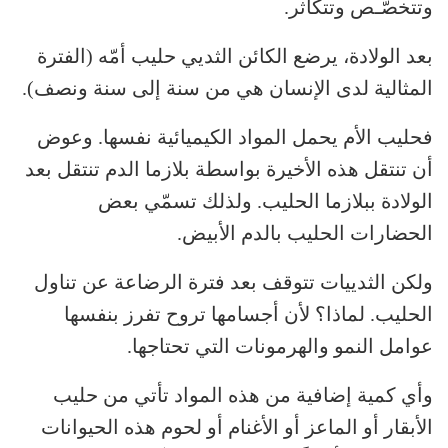
وتتخصّـص وتتكاثر.
بعد الولادة، يرضع الكائن الثديي حليب أمّه (الفترة
المثالية لدى الإنسان هي من سنة إلى سنة ونصف).
فحليب الأم يحمل المواد الكيميائية نفسها. وعوض
أن تنتقل هذه الأخيرة بواسطة بلازما الدم تنتقل بعد
الولادة ببلازما الحليب. ولذلك تسمّي بعض
الحضارات الحليب بالدم الأبيض.
ولكن الثدييات تتوقف بعد فترة الرضاعة عن تناول
الحليب. لماذا؟ لأن أجسامها تروح تفرز بنفسها
عوامل النمو والهرمونات التي تحتاجها.
وأي كمية إضافية من هذه المواد تأتي من حليب
الأبقار أو الماعز أو الأغنام أو لحوم هذه الحيوانات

+++++

# TRY IT
Please print, unchanged, the lines from the one holding "الحضارات الحليب بالدم الأبيض." through the last line of the listing above, including both and omitting the rest.

# OUTPUT OF THE EXERCISE
الحضارات الحليب بالدم الأبيض.
ولكن الثدييات تتوقف بعد فترة الرضاعة عن تناول
الحليب. لماذا؟ لأن أجسامها تروح تفرز بنفسها
عوامل النمو والهرمونات التي تحتاجها.
وأي كمية إضافية من هذه المواد تأتي من حليب
الأبقار أو الماعز أو الأغنام أو لحوم هذه الحيوانات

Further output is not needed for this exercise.